Tightening government spending in the January-March 2014 period to meet Budget projections will add to the headwinds to growth, according to the Reserve Bank of India.
The headwinds, which are continuing to hinder growth, are: weakness in industrial activity persisting into the October-December 2013 quarter, lacklustre lead indicators of services and subdued domestic consumption demand.
India’s fiscal deficit touched Rs 4.58-lakh crore during April-October, or 84.4 per cent of the full-year target. Finance Minister P. Chidambaram has said he is committed to narrow the fiscal deficit to 4.8 per cent of gross domestic product (GDP) this fiscal from 4.9 per cent a year ago.

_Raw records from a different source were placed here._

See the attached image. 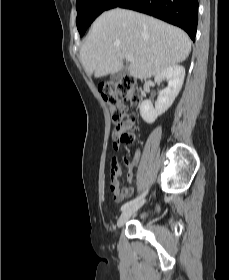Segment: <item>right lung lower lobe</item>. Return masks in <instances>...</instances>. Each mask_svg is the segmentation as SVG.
I'll list each match as a JSON object with an SVG mask.
<instances>
[{
	"label": "right lung lower lobe",
	"mask_w": 229,
	"mask_h": 280,
	"mask_svg": "<svg viewBox=\"0 0 229 280\" xmlns=\"http://www.w3.org/2000/svg\"><path fill=\"white\" fill-rule=\"evenodd\" d=\"M117 7L142 12L176 25L195 40L198 0H115L109 9Z\"/></svg>",
	"instance_id": "obj_1"
}]
</instances>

The RBI acknowledged the fact that government has started putting in place certain correctives, such as austerity measures, including a mandatory 10 per cent cut in non-Plan expenditure, excluding certain identified expenditures.
The Government has also been making efforts to improve tax compliance through a combination of administrative steps as well as incentives, such as the Service Tax Voluntary Compliance Encouragement Scheme. More such measures are needed to avert fiscal slippage.
“Fiscal multipliers for capital outlay are found to be significantly higher than that for revenue expenditure. Hence, fiscal consolidation with a reorientation in expenditure from revenue expenditure to investment spending could be growth supportive as it will also crowd in private investment,” said the RBI document.